Nie wiem jak to wytłumaczyć, ale ostatnio często trafiam na słabe
jakościowo kosmetyki. Przed każdym zakupem czytam recenzje i sprawdzam oceny na
wizażu, ale i tak czasem jakiś kosmetyk okazuje się bublem. Przynajmniej jest o
czym napisać i przed czym Was ostrzec.
Balea – pianka do mycia ciała. Cudny kokosowy zapach, dobra wydajność i
delikatne działanie. Zbyt delikatne, bo pianka nie oczyszcza skóry w stopniu
dostateczznym. Moja skóra nawet na ciele ma tendencję do zapychania, więc przy
niedostatecznym oczyszczeniu niespodzianki pojawiają się w znacznej ilości. Ta
pianka właśnie przysporzyła mi kilka bolesnych guli oraz mnóstwo zapchanych
porów. I to pomimo używania peelingów. Nie polecam, bo mam wrażenie, że piana
tylko muśka po skórze a oczyszczenia brak.
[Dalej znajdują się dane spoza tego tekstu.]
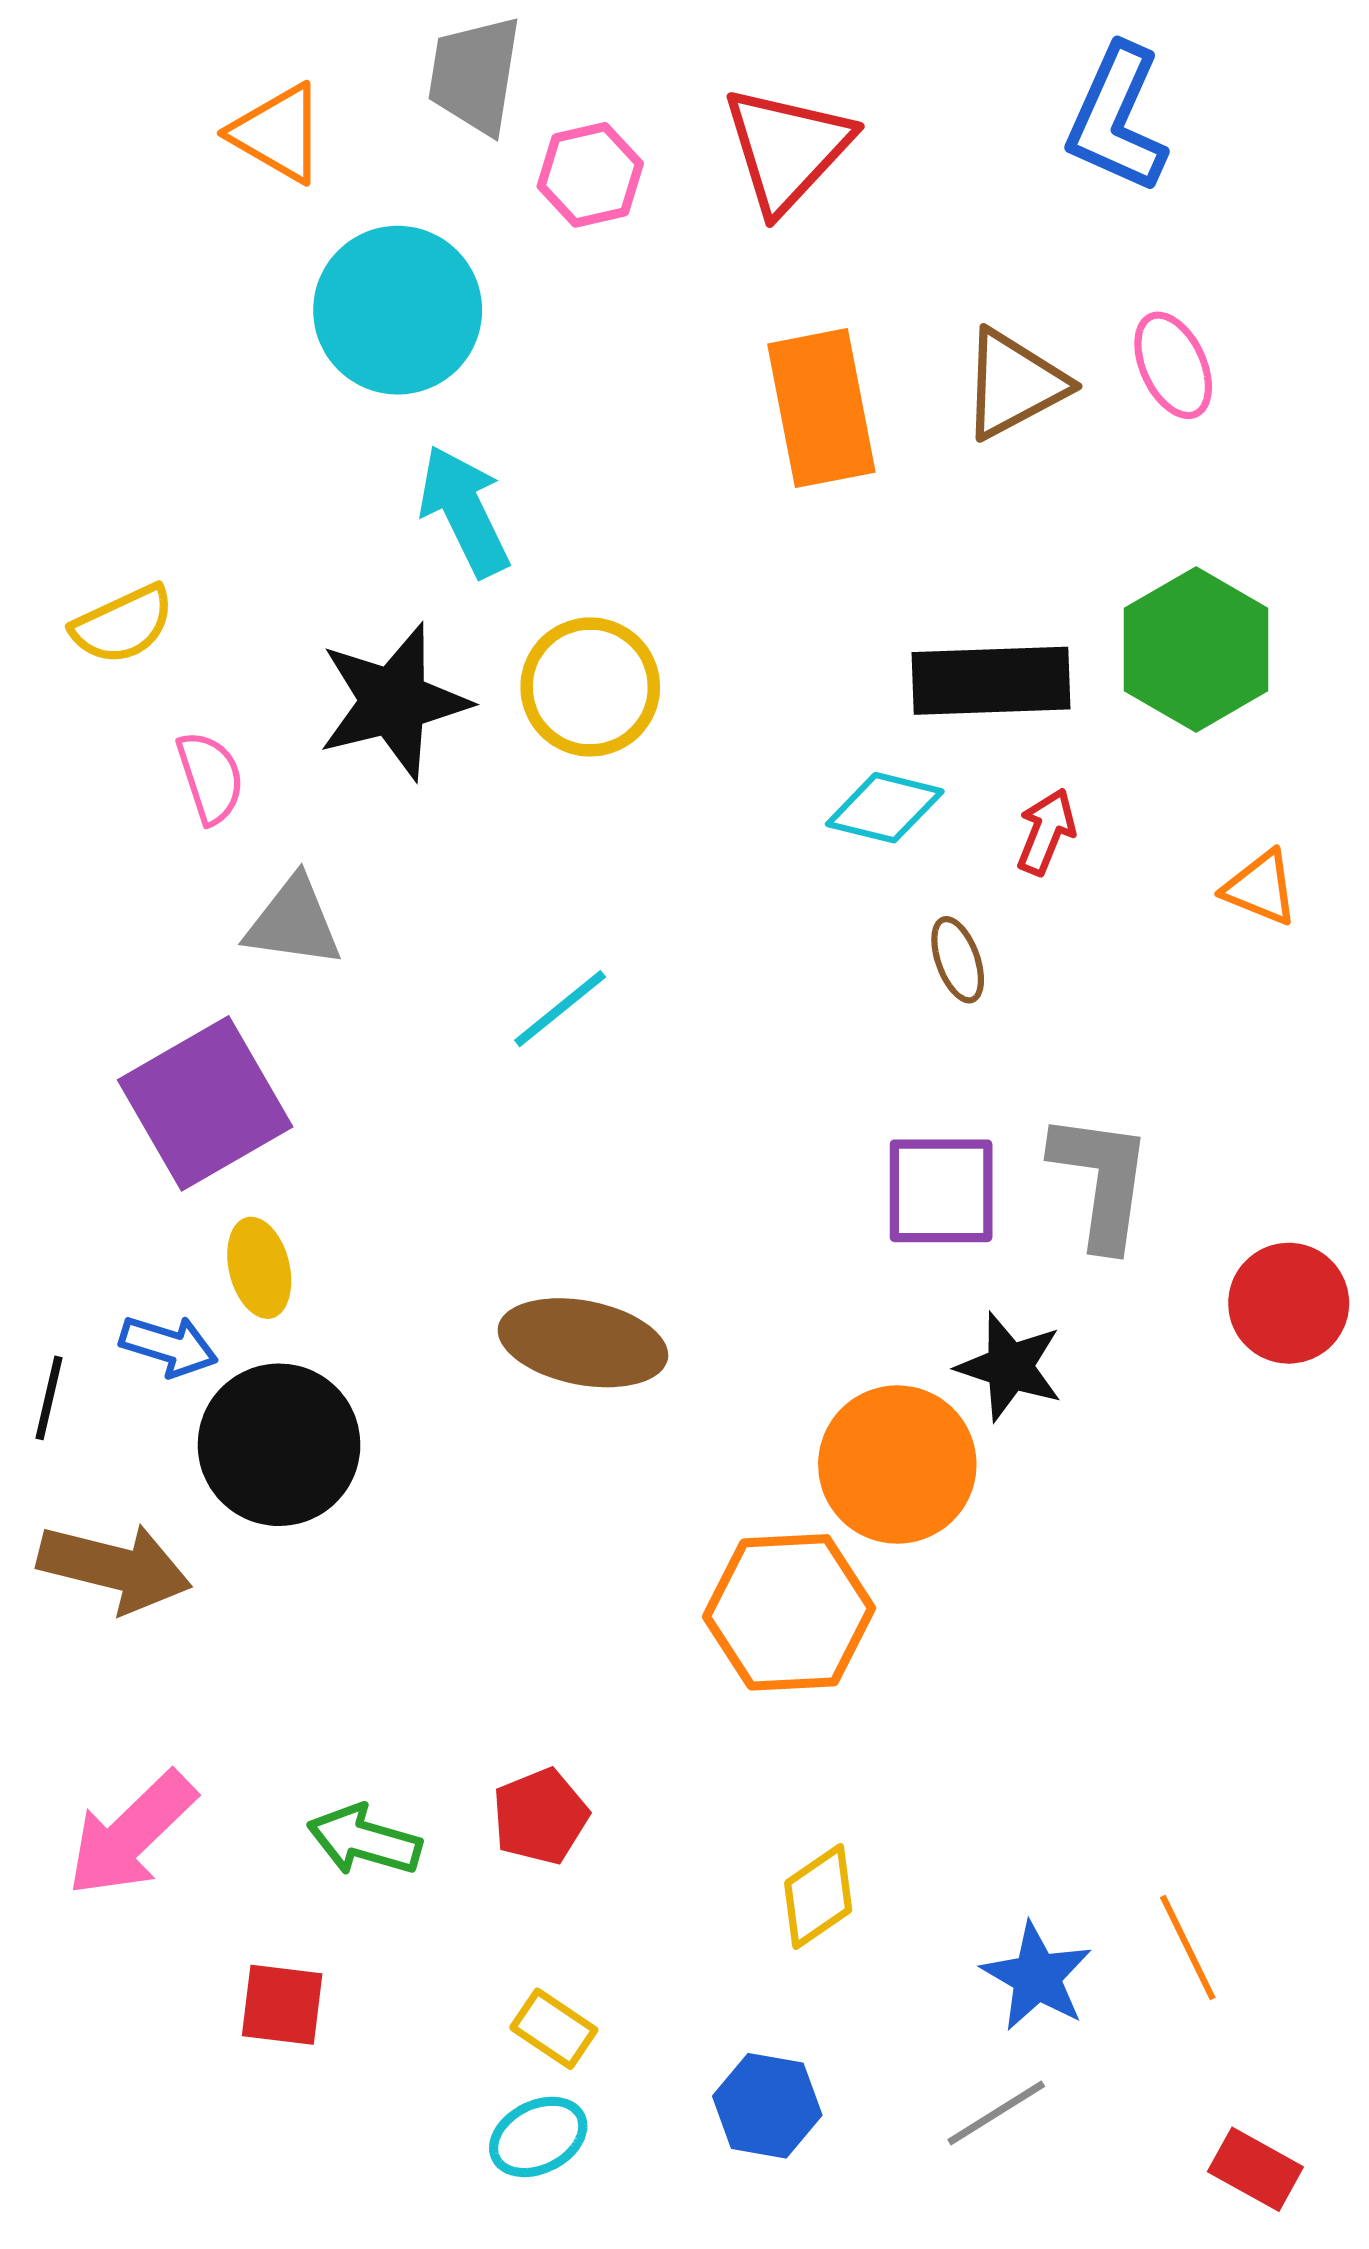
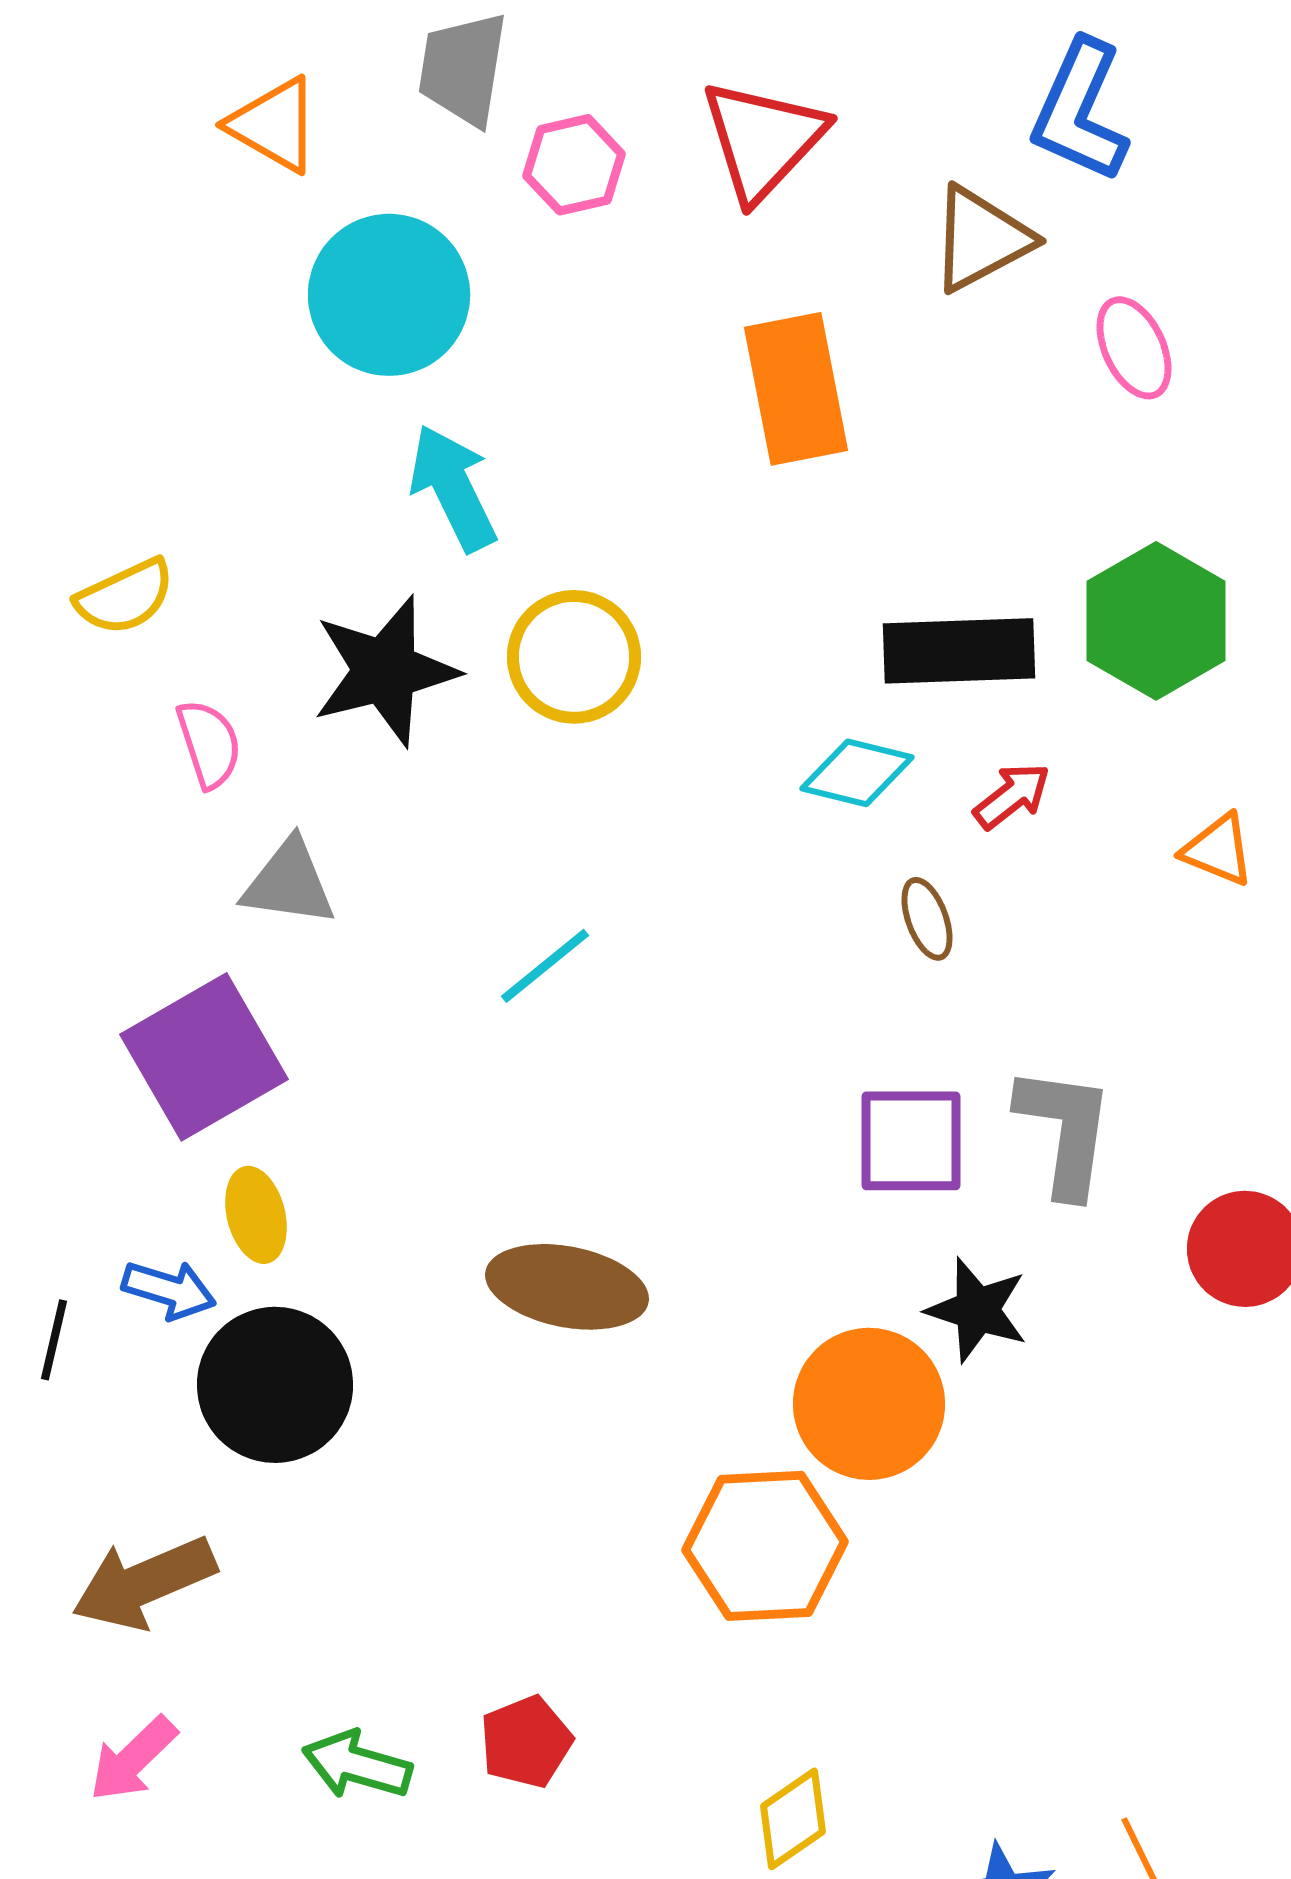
brown triangle: (1014, 384) -> (981, 239), moved
red arrow: (1046, 832) -> (1012, 796), turned 30
brown arrow: (115, 1568) -> (144, 1583), moved, turned 143
pink arrow: (131, 1834) -> (133, 1759), size x0.7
Belenda – maska do twarzy blue detox. Jak mnie piecze skóra po tej masce!
Nie mogę Wam tego nawet opisać! Gdzie tu mowa o nawilżaniu, jak skóra po niej
jest zaczerwieniona, rozgrzana i pali niemiłosiernie! Nigdy żadna maska mnie
tak nie podrażniła i nie zepsuła wieczoru, bo liczyłam na relaks i nawilżenie,
a dostałam za przeproszenie ku*wicę i palącą twarz!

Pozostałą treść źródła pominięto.